Brandhout moet idealiter tussen de 6 tot 12 maanden drogen, afhankelijk van de houtsoort en de omstandigheden. Dit zorgt ervoor dat het vochtgehalte laag genoeg is voor een efficiënte verbranding. Droog hout brandt beter, produceert minder rook en geeft meer warmte af.
De beste houtsoorten voor het stoken in de open haard zijn meestal hardhoutsoorten zoals eiken, beuken en esdoorn. Ze branden langzaam en produceren veel warmte. Zacht hout zoals spar of den kan sneller verbranden en meer rook produceren, maar kan wel handig zijn voor aanmaak of als bijbrand.

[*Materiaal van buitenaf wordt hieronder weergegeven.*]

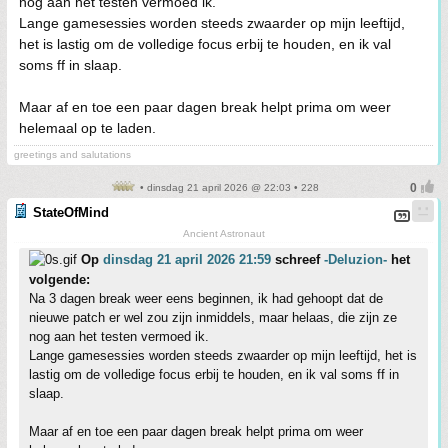
nog aan het testen vermoed ik.
Lange gamesessies worden steeds zwaarder op mijn leeftijd,
het is lastig om de volledige focus erbij te houden, en ik val
soms ff in slaap.
Maar af en toe een paar dagen break helpt prima om weer
helemaal op te laden.
greetings and salutations
• dinsdag 21 april 2026 @ 22:03 • 228
StateOfMind
Ancient Astronaut
Op
dinsdag 21 april 2026 21:59
schreef
-Deluzion-
het
volgende:
Na 3 dagen break weer eens beginnen, ik had gehoopt dat de
nieuwe patch er wel zou zijn inmiddels, maar helaas, die zijn ze
nog aan het testen vermoed ik.
Lange gamesessies worden steeds zwaarder op mijn leeftijd, het is
lastig om de volledige focus erbij te houden, en ik val soms ff in
slaap.
Maar af en toe een paar dagen break helpt prima om weer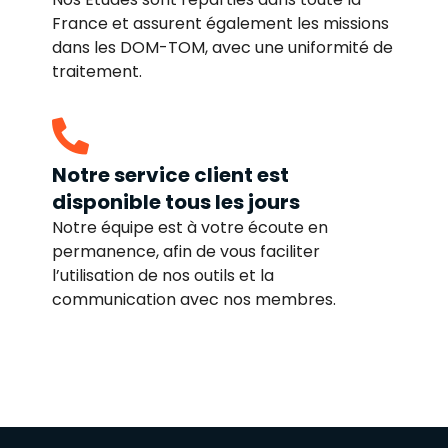
France et assurent également les missions
dans les DOM-TOM, avec une uniformité de
traitement.
Notre service client est
disponible tous les jours
Notre équipe est à votre écoute en
permanence, afin de vous faciliter
l’utilisation de nos outils et la
communication avec nos membres.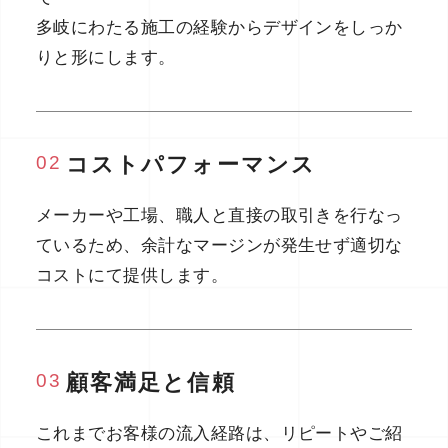
多岐にわたる施工の経験からデザインをしっか
りと形にします。
02
コストパフォーマンス
メーカーや工場、職人と直接の取引きを行なっ
ているため、余計なマージンが発生せず適切な
コストにて提供します。
03
顧客満足と信頼
これまでお客様の流入経路は、リピートやご紹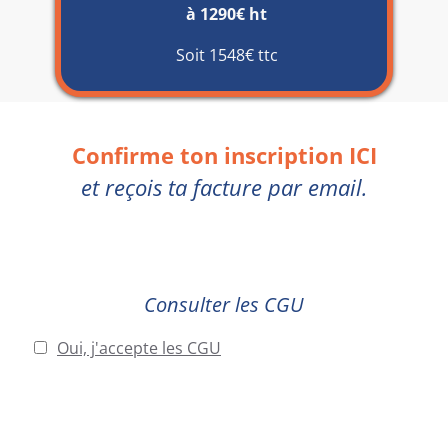
à 1290€ ht
Soit 1548€ ttc
Confirme ton inscription ICI
et reçois ta facture par email.
Consulter les CGU
Oui, j'accepte les CGU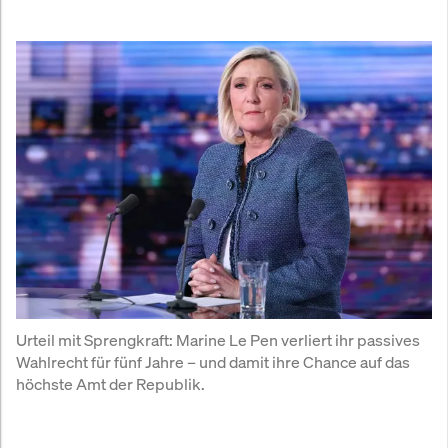
Urteil mit Sprengkraft: Marine Le Pen verliert ihr passives 
Wahlrecht für fünf Jahre – und damit ihre Chance auf das 
höchste Amt der Republik.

Brandhout moet op een droge, goed geventileerde plek worden opgeslagen, bij voorkeur van de grond af om vochtabsorptie te voorkomen. Bedek het bovenaan om te beschermen tegen regen, maar laat de zijkanten open voor luchtcirculatie. Dit helpt om het hout droog en klaar voor gebruik te houden.

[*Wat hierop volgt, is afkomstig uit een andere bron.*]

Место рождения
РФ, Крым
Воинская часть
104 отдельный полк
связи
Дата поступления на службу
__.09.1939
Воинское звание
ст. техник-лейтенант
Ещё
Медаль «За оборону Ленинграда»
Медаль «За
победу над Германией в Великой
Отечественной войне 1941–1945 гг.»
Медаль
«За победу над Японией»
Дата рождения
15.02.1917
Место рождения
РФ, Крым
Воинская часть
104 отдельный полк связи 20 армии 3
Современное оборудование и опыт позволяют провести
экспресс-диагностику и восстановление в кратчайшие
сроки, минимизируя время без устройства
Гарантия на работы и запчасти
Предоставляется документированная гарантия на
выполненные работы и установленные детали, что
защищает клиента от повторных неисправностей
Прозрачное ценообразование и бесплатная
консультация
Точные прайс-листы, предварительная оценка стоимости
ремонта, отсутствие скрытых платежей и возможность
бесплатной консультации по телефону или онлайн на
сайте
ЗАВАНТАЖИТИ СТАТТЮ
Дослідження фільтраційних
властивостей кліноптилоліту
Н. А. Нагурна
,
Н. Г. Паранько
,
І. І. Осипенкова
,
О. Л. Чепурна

Hardhout is dichter en schrikt de neiging van sneller branden af, waardoor het langer brandt en meer warmte afgeeft. Zacht hout is lichter en brandt sneller, maar biedt minder warmte en produceert vaak meer rook. Het kiezen tussen de twee hangt af van je stookbehoeften.
Goed brandhout is droog, heeft een lichte kleur en is vrij van schimmel of vochtplekken. Als je op het hout klopt, moet het een hol geluid maken. Dit zijn tekenen dat het klaar is voor gebruik. Te veel takken of schors kunnen wijzen op minder goede kwaliteit.